Este foi o dia em que a esquerda portuguesa fez haraquíri.
A história do suicídio da “esquerda” portuguesa não começa hoje.
Começou quando, no início desta legislatura, o PS resolveu dificultar
um acordo escrito com, pelo menos, um dos partidos à sua esquerda, jogando no
medo destes em serem penalizados por não deixarem passar orçamentos pouco
ambiciosos, do ponto de vista social, e com medo de confrontar os burocratas de
Bruxelas.
Ficou evidente que esta legislatura não chegaria ao fim quando o BE
resolveu colocar-se ao lado da direita para votar contra o anterior orçamento.
O PCP cedeu então na abstenção, convencido que iriam ser cumpridas algumas
das medidas com ele negociadas, mas que o governo se foi “esquecendo” pelo
caminho, ficando por cumprir muto desse orçamento.
Em relação a este orçamento para 2022, já se percebia que havia um impasse e uma
desconfiança mútua entre os partidos da esquerda, situação que culminou na
confirmação de que este orçamento não vai passar com os votos à sua esquerda.
A catadupa de medidas apressadas, apresentadas nos últimos dias pelo
PS, para tentar agradar à sua esquerda, mais não eram do que o início da
campanha eleitoral, por parte desse partido, para entalar os partidos à sua
esquerda, que ficam com o ónus de derrubarem o governo mais à esquerda que
tivemos desde o 25 de Abril.
Claro que, pelo meio, estava o desejo de alguns sectores do PS, a
tralha socrática, com o incendiário Carlos César à cabeça, de controlar a “BazuKa”
e de beneficiar, com esta, as suas habituais clientelas .
Mas, à esquerda, havia sempre a possibilidade da abstenção, quanto
a mim a única forma de saírem “airosos” desta situação.
Agora, mesmo que possam ter razão nas críticas ou em sentirem-se
enganados, os partidos à esquerda do PS vão ficar com o ónus, entre a maior
parte do eleitorado de esquerda, de terem optado por uma situação bem pior que
é a que vai resultar do chumbo deste orçamento.
Existem 3 alternativas, todas piores para a esquerda, para os
trabalhadores, para os pensionistas e para os cidadãos comuns em geral.

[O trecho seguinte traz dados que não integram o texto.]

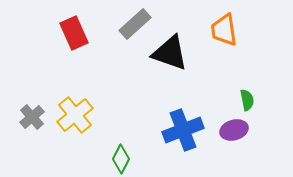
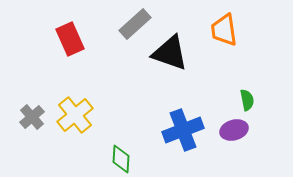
red rectangle: moved 4 px left, 6 px down
green diamond: rotated 24 degrees counterclockwise
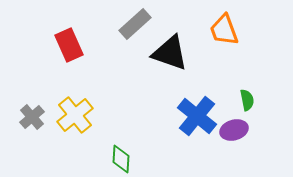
orange trapezoid: rotated 12 degrees counterclockwise
red rectangle: moved 1 px left, 6 px down
blue cross: moved 14 px right, 14 px up; rotated 30 degrees counterclockwise
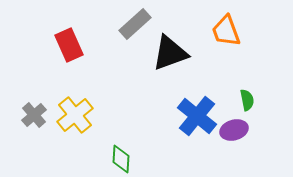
orange trapezoid: moved 2 px right, 1 px down
black triangle: rotated 39 degrees counterclockwise
gray cross: moved 2 px right, 2 px up
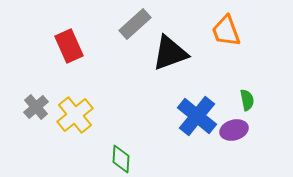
red rectangle: moved 1 px down
gray cross: moved 2 px right, 8 px up
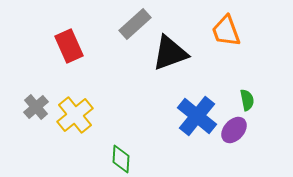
purple ellipse: rotated 32 degrees counterclockwise
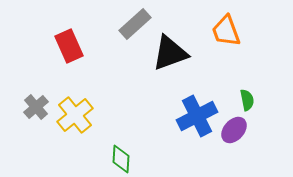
blue cross: rotated 24 degrees clockwise
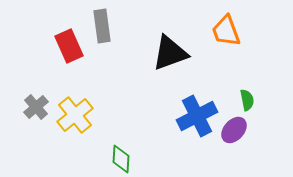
gray rectangle: moved 33 px left, 2 px down; rotated 56 degrees counterclockwise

A primeira alternativa é as eleições darem um resultado ainda mais
complexo de ingovernabilidade, mas favorável ao malfadado centrão das
negociatas e da corrupção, com capacidade de desbaratar, a seu favor e da sua
clientela habitual, os fundos da “Bazuka”.

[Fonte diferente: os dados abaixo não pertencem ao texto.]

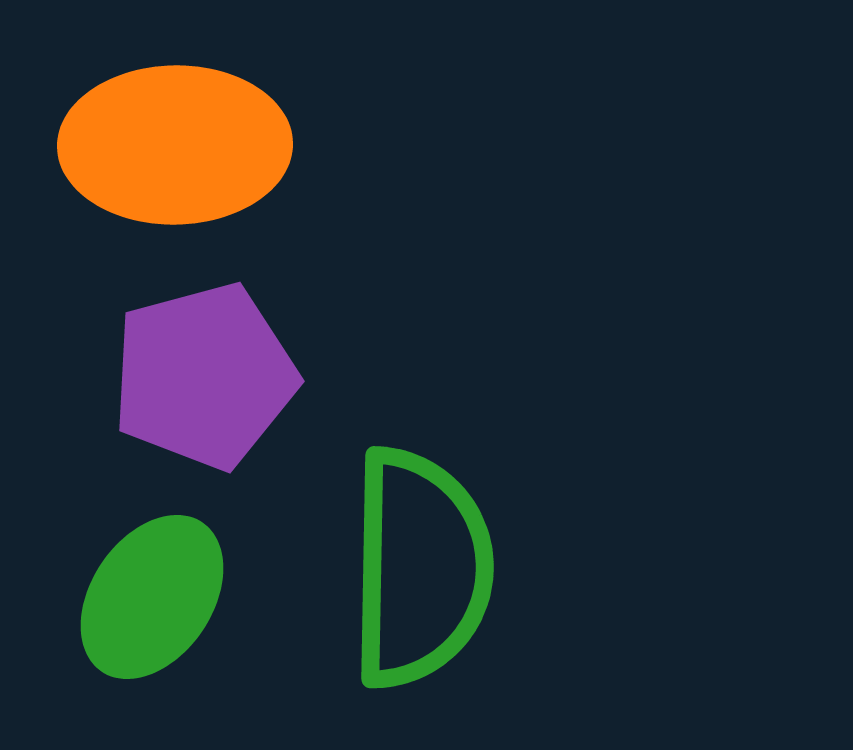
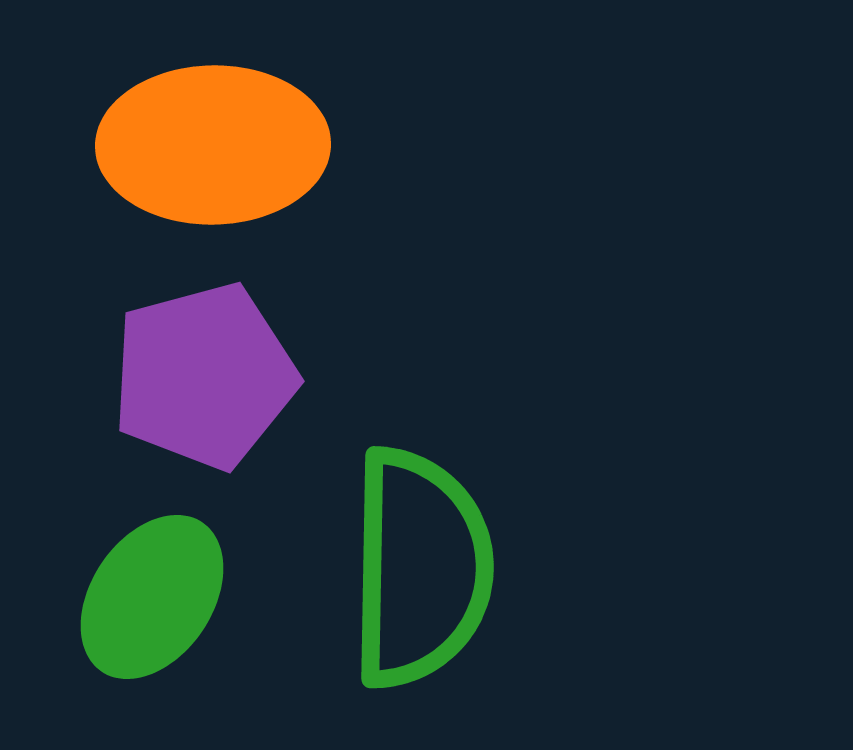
orange ellipse: moved 38 px right
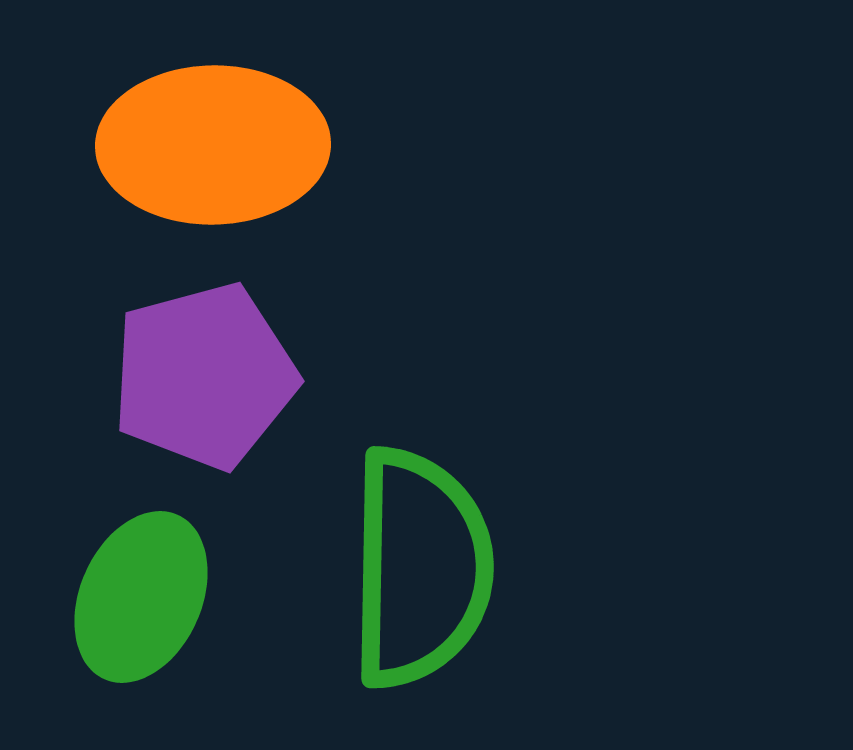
green ellipse: moved 11 px left; rotated 10 degrees counterclockwise
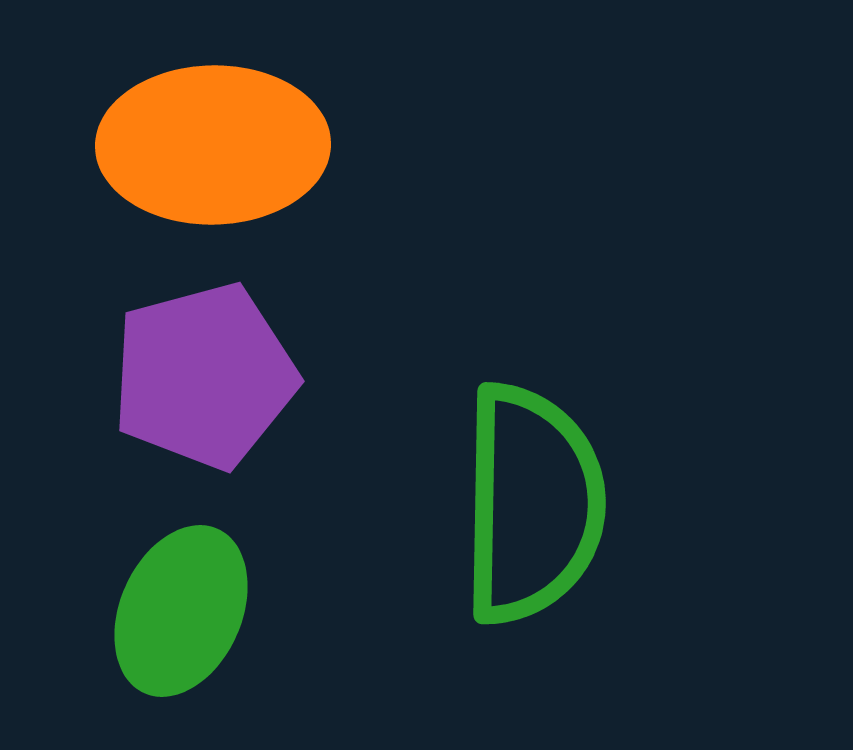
green semicircle: moved 112 px right, 64 px up
green ellipse: moved 40 px right, 14 px down
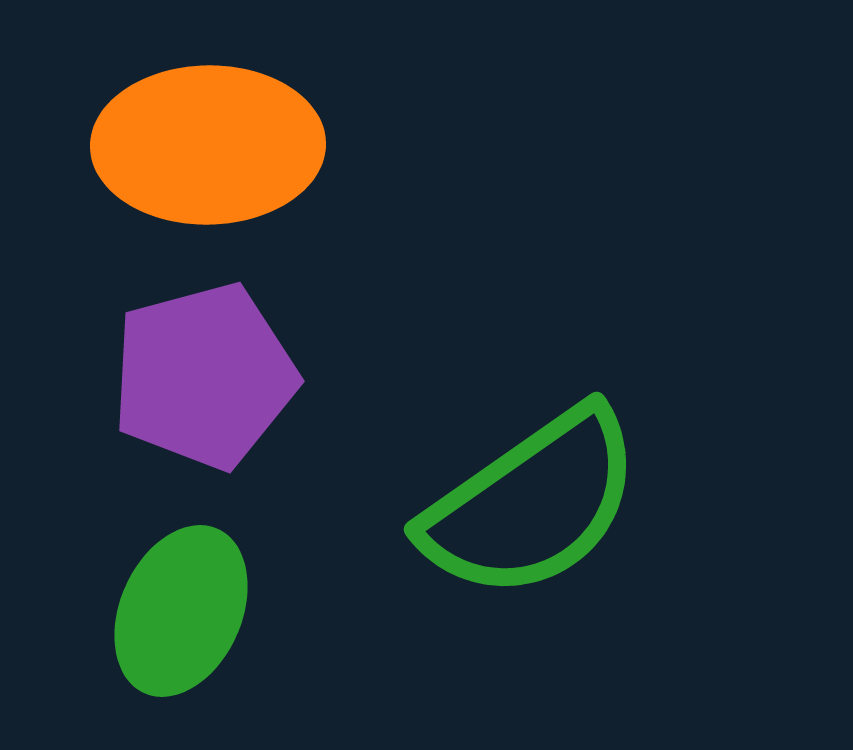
orange ellipse: moved 5 px left
green semicircle: rotated 54 degrees clockwise
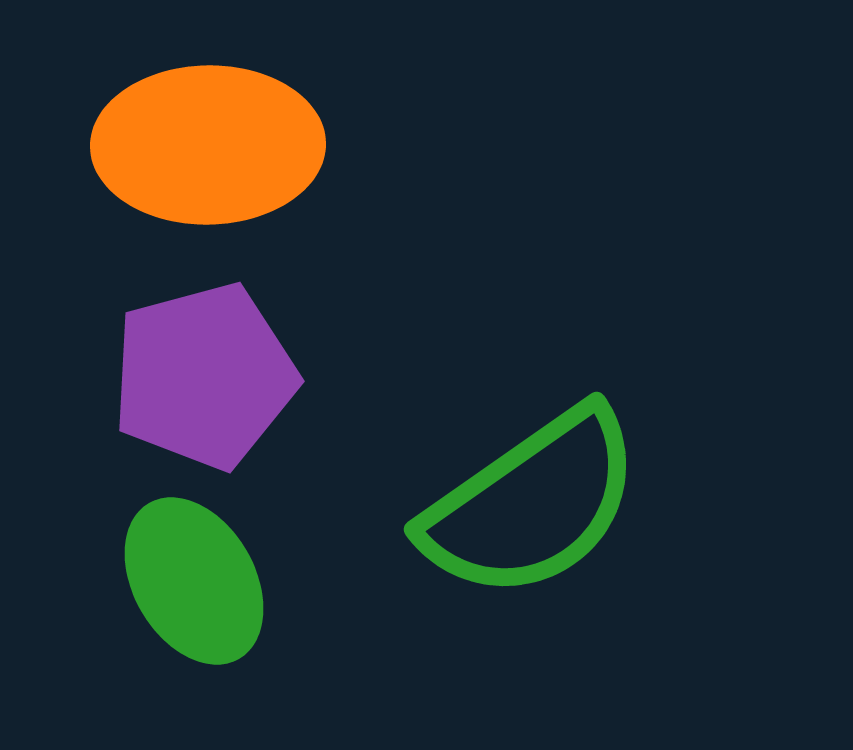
green ellipse: moved 13 px right, 30 px up; rotated 54 degrees counterclockwise
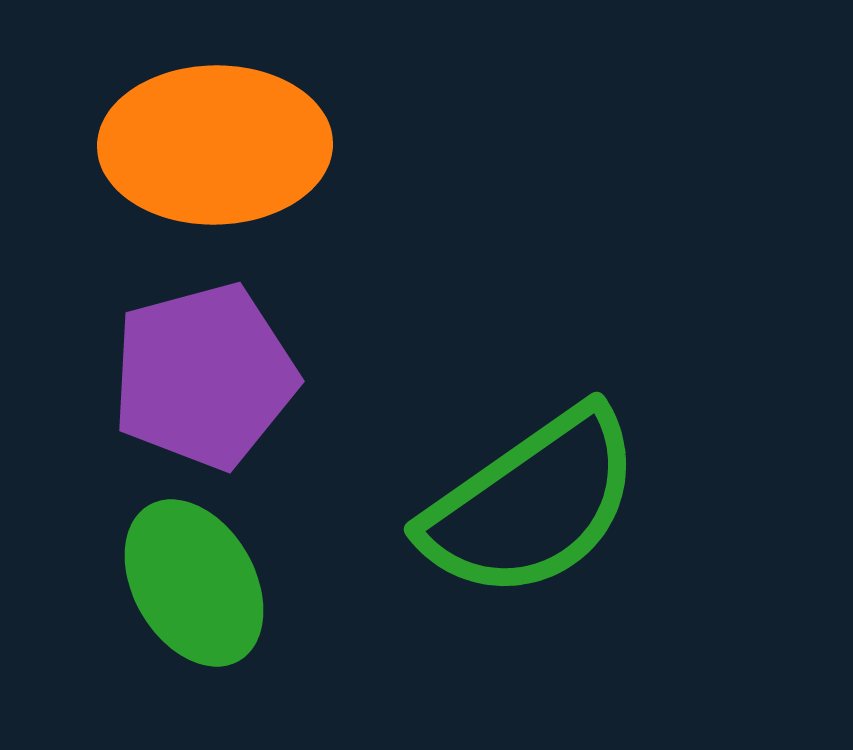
orange ellipse: moved 7 px right
green ellipse: moved 2 px down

A outra alternativa é um PS com maioria absoluta, igualmente marcando o
regresso da tralha socrática, das negociatas e da corrupção, igualmente com
capacidade de desbaratar a favor da sua clientela os fundos da “Bazuka".

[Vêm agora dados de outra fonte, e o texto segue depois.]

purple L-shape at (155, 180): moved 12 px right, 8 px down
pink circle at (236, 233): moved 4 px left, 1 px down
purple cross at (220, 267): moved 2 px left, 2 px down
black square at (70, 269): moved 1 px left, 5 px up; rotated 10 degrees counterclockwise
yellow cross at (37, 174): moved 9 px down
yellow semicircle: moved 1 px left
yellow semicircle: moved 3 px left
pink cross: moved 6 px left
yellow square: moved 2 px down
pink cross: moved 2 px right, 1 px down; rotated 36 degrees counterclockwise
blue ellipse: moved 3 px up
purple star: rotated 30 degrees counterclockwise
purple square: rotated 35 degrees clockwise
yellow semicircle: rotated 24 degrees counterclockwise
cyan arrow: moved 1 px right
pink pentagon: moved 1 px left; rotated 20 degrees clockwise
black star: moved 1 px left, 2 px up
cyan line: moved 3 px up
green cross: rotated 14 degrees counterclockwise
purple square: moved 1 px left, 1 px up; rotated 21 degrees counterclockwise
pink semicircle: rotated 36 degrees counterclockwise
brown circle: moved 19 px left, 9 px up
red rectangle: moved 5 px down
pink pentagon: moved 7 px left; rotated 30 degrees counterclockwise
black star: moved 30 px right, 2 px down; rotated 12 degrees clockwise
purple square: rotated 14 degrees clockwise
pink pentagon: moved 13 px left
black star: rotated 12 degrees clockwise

A terceira alternativa é o regresso da direita “além-da-Troika”,
revanchista, desejosa de retomar as medidas antissociais que foram
interrompidas pelo primeiro governo de Costa, a direita das negociatas e da corrupção,
desbaratando os fundos da “Bazuka”, desta vez apenas a favor do poder
financeiro e das grandes empresas, pois o que temos à direita não é, nem o PSD
liberal, a roçar alguns princípios da social-democracia, do tempo de Sá
Carneiro, nem o CDS, democrata-cristão, com preocupações sociais, do tempo de
Freitas do Amaral.
Pelo contrário, à direita o que vamos ter, muito provavelmente, é um
radical como Paulo Rangel, à frente do PSD, e um extremista, como Nuno Melo, à
frente do CDS, com um discurso para agradar à extrema-direita, com o desejo de
privatizar tudo, da escola pública à saúde, de agradar ao corrupto sistema financeiro
que rege a União Europeia, de agradar aos defensores das politica “austeritárias”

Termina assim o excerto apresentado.